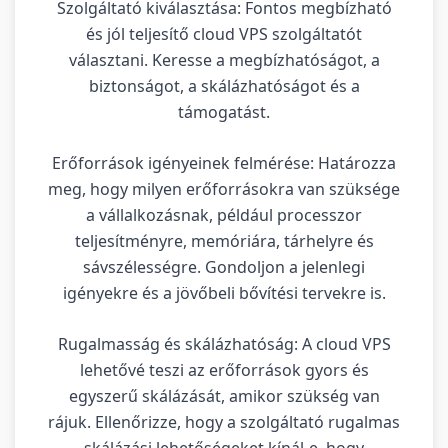
Szolgáltató kiválasztása: Fontos megbízható
és jól teljesítő cloud VPS szolgáltatót
választani. Keresse a megbízhatóságot, a
biztonságot, a skálázhatóságot és a
támogatást.
Erőforrások igényeinek felmérése: Határozza
meg, hogy milyen erőforrásokra van szüksége
a vállalkozásnak, például processzor
teljesítményre, memóriára, tárhelyre és
sávszélességre. Gondoljon a jelenlegi
igényekre és a jövőbeli bővítési tervekre is.
Rugalmasság és skálázhatóság: A cloud VPS
lehetővé teszi az erőforrások gyors és
egyszerű skálázását, amikor szükség van
rájuk. Ellenőrizze, hogy a szolgáltató rugalmas
skálázási lehetőségeket kínál-e, hogy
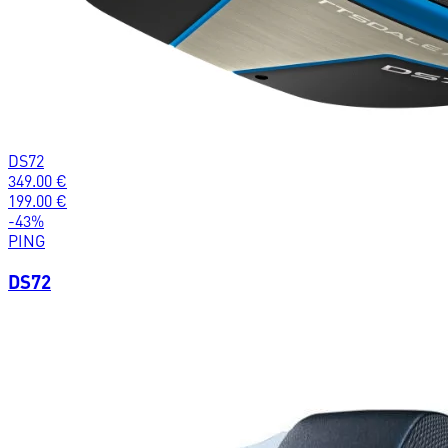
DS72
349.00
€
199.00
€
-
43
%
PING
DS72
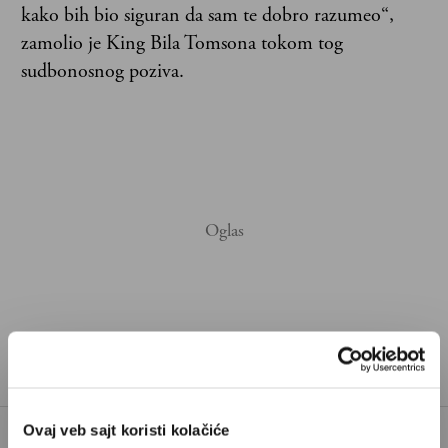
kako bih bio siguran da sam te dobro razumeo“,
zamolio je King Bila Tomsona tokom tog
sudbonosnog poziva.
Ovaj veb sajt koristi kolačiće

* * * *

WORK INSTRUCTION> Write out again, word for word, the lines from the one holding "Rugalmasság és skálázhatóság: A cloud VPS" through the final line of the listing, including both ends but no pictures.

RESPONSE AREA>
Rugalmasság és skálázhatóság: A cloud VPS
lehetővé teszi az erőforrások gyors és
egyszerű skálázását, amikor szükség van
rájuk. Ellenőrizze, hogy a szolgáltató rugalmas
skálázási lehetőségeket kínál-e, hogy
DS72
349.00
€
199.00
€
-
43
%
PING
DS72
kako bih bio siguran da sam te dobro razumeo“,
zamolio je King Bila Tomsona tokom tog
sudbonosnog poziva.
Ovaj veb sajt koristi kolačiće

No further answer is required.